Work order:
Return the data exactly, with all pictures removed.

Extracted data entries:
· · · · ·

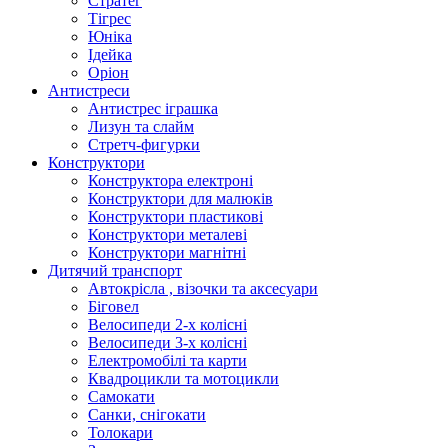
Стратег
Тігрес
Юніка
Ідейка
Оріон
Антистреси
Антистрес іграшка
Лизун та слайм
Стретч-фигурки
Конструктори
Конструктора електроні
Конструктори для малюків
Конструктори пластикові
Конструктори металеві
Конструктори магнітні
Дитячий транспорт
Автокрісла , візочки та аксесуари
Біговел
Велосипеди 2-х колісні
Велосипеди 3-х колісні
Електромобілі та карти
Квадроцикли та мотоцикли
Самокати
Санки, снігокати
Толокари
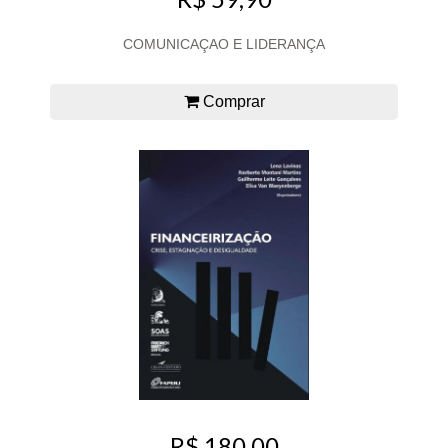
COMUNICAÇAO E LIDERANÇA
Comprar
R$ 180,00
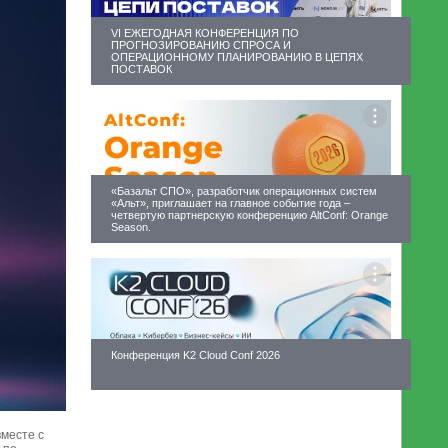
VI ЕЖЕГОДНАЯ КОНФЕРЕНЦИЯ ПО
ПРОГНОЗИРОВАНИЮ СПРОСА И
ОПЕРАЦИОННОМУ ПЛАНИРОВАНИЮ В ЦЕПЯХ
ПОСТАВОК
«Базальт СПО», разработчик операционных систем
«Альт», приглашает на главное событие года –
четвертую партнерскую конференцию AltConf: Orange
Season.
Конференция K2 Cloud Conf 2026
вместе с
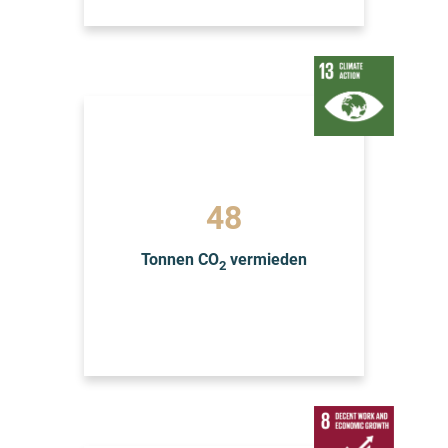
51
Tonnen CO
vermieden
2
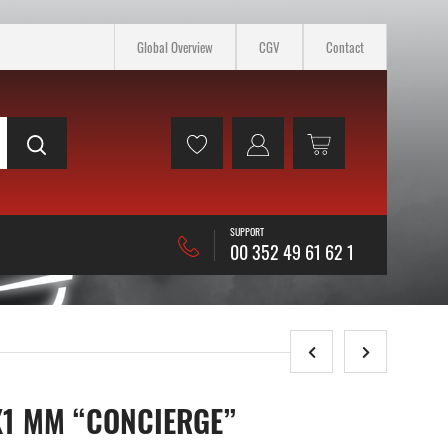
Global Overview
CGV
Contact
SUPPORT
00 352 49 61 62 1
X1 MM “CONCIERGE”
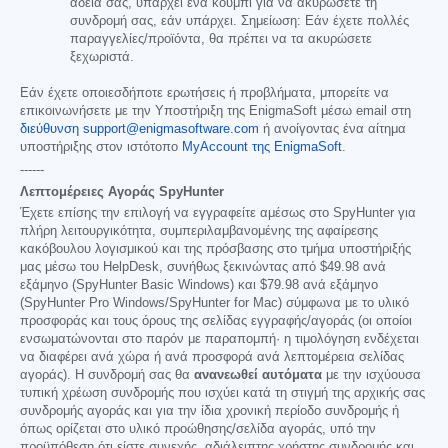
άδειά σας, υπάρχει ένα κουμπί για να ακυρώσετε τη
συνδρομή σας, εάν υπάρχει. Σημείωση: Εάν έχετε πολλές
παραγγελίες/προϊόντα, θα πρέπει να τα ακυρώσετε
ξεχωριστά.
Εάν έχετε οποιεσδήποτε ερωτήσεις ή προβλήματα, μπορείτε να
επικοινωνήσετε με την Υποστήριξη της EnigmaSoft μέσω email στη
διεύθυνση support@enigmasoftware.com
ή ανοίγοντας ένα αίτημα
υποστήριξης στον ιστότοπο
MyAccount της EnigmaSoft
.
------
Λεπτομέρειες Αγοράς SpyHunter
Έχετε επίσης την επιλογή να εγγραφείτε αμέσως στο SpyHunter για
πλήρη λειτουργικότητα, συμπεριλαμβανομένης της αφαίρεσης
κακόβουλου λογισμικού και της πρόσβασης στο τμήμα υποστήριξής
μας μέσω του HelpDesk, συνήθως ξεκινώντας από
$49.98
ανά
εξάμηνο (SpyHunter Basic Windows) και
$79.98
ανά εξάμηνο
(SpyHunter Pro Windows/SpyHunter for Mac) σύμφωνα με το υλικό
προσφοράς και τους όρους της σελίδας εγγραφής/αγοράς (οι οποίοι
ενσωματώνονται στο παρόν με παραπομπή· η τιμολόγηση ενδέχεται
να διαφέρει ανά χώρα ή ανά προσφορά ανά λεπτομέρεια σελίδας
αγοράς). Η συνδρομή σας θα
ανανεωθεί αυτόματα
με την ισχύουσα
τυπική χρέωση συνδρομής που ισχύει κατά τη στιγμή της αρχικής σας
συνδρομής αγοράς και για την ίδια χρονική περίοδο συνδρομής ή
όπως ορίζεται στο υλικό προώθησης/σελίδα αγοράς, υπό την
προϋπόθεση ότι είστε συνεχής, αδιάλειπτης χρήστης συνδρομής και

· · · · ·

Written response:
Стратег
Тігрес
Юніка
Ідейка
Оріон
Антистреси
Антистрес іграшка
Лизун та слайм
Стретч-фигурки
Конструктори
Конструктора електроні
Конструктори для малюків
Конструктори пластикові
Конструктори металеві
Конструктори магнітні
Дитячий транспорт
Автокрісла , візочки та аксесуари
Біговел
Велосипеди 2-х колісні
Велосипеди 3-х колісні
Електромобілі та карти
Квадроцикли та мотоцикли
Самокати
Санки, снігокати
Толокари
COMUNICAÇAO E LIDERANÇA
Comprar
R$ 180,00
VI ЕЖЕГОДНАЯ КОНФЕРЕНЦИЯ ПО
ПРОГНОЗИРОВАНИЮ СПРОСА И
ОПЕРАЦИОННОМУ ПЛАНИРОВАНИЮ В ЦЕПЯХ
ПОСТАВОК
«Базальт СПО», разработчик операционных систем
«Альт», приглашает на главное событие года –
четвертую партнерскую конференцию AltConf: Orange
Season.
Конференция K2 Cloud Conf 2026
вместе с
51
Tonnen CO
vermieden
2
Global Overview
CGV
Contact
SUPPORT
00 352 49 61 62 1
X1 MM “CONCIERGE”
άδειά σας, υπάρχει ένα κουμπί για να ακυρώσετε τη
συνδρομή σας, εάν υπάρχει. Σημείωση: Εάν έχετε πολλές
παραγγελίες/προϊόντα, θα πρέπει να τα ακυρώσετε
ξεχωριστά.
Εάν έχετε οποιεσδήποτε ερωτήσεις ή προβλήματα, μπορείτε να
επικοινωνήσετε με την Υποστήριξη της EnigmaSoft μέσω email στη
διεύθυνση support@enigmasoftware.com
ή ανοίγοντας ένα αίτημα
υποστήριξης στον ιστότοπο
MyAccount της EnigmaSoft
.
------
Λεπτομέρειες Αγοράς SpyHunter
Έχετε επίσης την επιλογή να εγγραφείτε αμέσως στο SpyHunter για
πλήρη λειτουργικότητα, συμπεριλαμβανομένης της αφαίρεσης
κακόβουλου λογισμικού και της πρόσβασης στο τμήμα υποστήριξής
μας μέσω του HelpDesk, συνήθως ξεκινώντας από
$49.98
ανά
εξάμηνο (SpyHunter Basic Windows) και
$79.98
ανά εξάμηνο
(SpyHunter Pro Windows/SpyHunter for Mac) σύμφωνα με το υλικό
προσφοράς και τους όρους της σελίδας εγγραφής/αγοράς (οι οποίοι
ενσωματώνονται στο παρόν με παραπομπή· η τιμολόγηση ενδέχεται
να διαφέρει ανά χώρα ή ανά προσφορά ανά λεπτομέρεια σελίδας
αγοράς). Η συνδρομή σας θα
ανανεωθεί αυτόματα
με την ισχύουσα
τυπική χρέωση συνδρομής που ισχύει κατά τη στιγμή της αρχικής σας
συνδρομής αγοράς και για την ίδια χρονική περίοδο συνδρομής ή
όπως ορίζεται στο υλικό προώθησης/σελίδα αγοράς, υπό την
προϋπόθεση ότι είστε συνεχής, αδιάλειπτης χρήστης συνδρομής και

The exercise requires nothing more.